Although these efforts on larger stages are important, we might also be able to work more effectively locally, within our own campus as students. Alongside UAEM Vanderbilt, UAEM has partnered with The Center with Artistic Activism to launch a global #FreetheVaccine campaign, calling for affordable access to future COVID-19 treatments and vaccines. The U.S. campaign’s current focus is targeting institutions to sign the Open COVID Pledge to ensure that the products of university COVID-19 research are manufactured and priced affordably to fully meet the public demand. Specifically, the campaign has recently targeted Vanderbilt with the “Jolene” Vaccine Lip-Sync Challenge, in honor of Dolly Parton’s generous donation to Vanderbilt’s COVID-19 research. Through public statements by our student organizations and signing the #FreetheVaccine petition, we must voice our support for a free vaccine and pressure Vanderbilt to sign the Pledge.

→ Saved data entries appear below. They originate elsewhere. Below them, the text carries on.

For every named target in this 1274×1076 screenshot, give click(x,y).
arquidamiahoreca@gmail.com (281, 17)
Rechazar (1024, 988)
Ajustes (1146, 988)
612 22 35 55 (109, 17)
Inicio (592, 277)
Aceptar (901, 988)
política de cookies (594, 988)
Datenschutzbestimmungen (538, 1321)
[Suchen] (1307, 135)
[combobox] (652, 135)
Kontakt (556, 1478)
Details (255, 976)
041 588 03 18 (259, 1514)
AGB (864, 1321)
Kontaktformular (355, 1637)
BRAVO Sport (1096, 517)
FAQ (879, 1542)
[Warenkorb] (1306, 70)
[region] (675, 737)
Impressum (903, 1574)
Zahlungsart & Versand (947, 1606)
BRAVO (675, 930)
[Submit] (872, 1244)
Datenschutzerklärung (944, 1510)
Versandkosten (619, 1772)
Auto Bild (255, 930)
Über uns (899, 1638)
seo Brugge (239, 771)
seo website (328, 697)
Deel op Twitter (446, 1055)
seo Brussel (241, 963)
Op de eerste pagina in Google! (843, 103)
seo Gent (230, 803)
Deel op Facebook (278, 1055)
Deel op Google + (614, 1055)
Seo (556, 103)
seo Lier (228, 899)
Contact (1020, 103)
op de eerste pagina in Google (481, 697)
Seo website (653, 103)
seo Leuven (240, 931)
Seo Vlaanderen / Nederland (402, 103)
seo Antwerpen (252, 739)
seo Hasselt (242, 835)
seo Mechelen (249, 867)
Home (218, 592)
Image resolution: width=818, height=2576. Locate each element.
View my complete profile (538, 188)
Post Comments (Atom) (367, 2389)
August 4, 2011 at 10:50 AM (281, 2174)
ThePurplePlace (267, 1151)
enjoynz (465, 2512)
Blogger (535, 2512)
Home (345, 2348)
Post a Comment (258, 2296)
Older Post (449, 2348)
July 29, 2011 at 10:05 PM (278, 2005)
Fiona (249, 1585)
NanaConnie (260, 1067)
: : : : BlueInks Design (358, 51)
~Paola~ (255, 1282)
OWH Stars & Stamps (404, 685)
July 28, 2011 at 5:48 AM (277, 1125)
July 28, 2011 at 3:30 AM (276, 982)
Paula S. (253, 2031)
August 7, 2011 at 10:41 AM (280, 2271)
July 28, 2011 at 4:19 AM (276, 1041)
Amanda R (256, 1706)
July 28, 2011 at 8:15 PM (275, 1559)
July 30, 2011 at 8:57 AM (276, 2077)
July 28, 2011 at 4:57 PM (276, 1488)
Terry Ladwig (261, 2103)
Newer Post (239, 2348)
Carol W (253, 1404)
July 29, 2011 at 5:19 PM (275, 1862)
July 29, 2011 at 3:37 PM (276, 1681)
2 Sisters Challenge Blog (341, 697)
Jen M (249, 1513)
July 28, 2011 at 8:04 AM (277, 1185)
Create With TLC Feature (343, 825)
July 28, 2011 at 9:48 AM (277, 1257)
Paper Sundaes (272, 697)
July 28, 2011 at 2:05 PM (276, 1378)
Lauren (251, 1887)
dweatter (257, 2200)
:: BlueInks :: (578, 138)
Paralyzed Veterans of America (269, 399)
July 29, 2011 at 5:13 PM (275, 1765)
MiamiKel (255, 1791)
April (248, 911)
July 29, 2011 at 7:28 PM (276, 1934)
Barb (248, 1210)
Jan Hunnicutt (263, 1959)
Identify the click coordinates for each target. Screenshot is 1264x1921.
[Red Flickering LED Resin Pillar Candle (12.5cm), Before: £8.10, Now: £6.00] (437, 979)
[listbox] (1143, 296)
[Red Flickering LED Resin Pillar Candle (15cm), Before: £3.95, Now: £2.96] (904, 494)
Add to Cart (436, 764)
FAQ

Vanderbilt plays a significant role in COVID-19 research. As students at a powerful research institution, we must urge Vanderbilt to sign the Open COVID Pledge, promising that it will share its COVID-19 research findings and developments without strings attached. By signing this pledge, Vanderbilt may also put pressure on our other fellow research universities to make what is obviously a morally right decision. We, the students, must speak up through our actions for the #FreetheVaccine movement. We, the students, must urge Vanderbilt to choose people over profits and make its intellectual property available for free in order to treat as many people and end the pandemic as quickly as possible.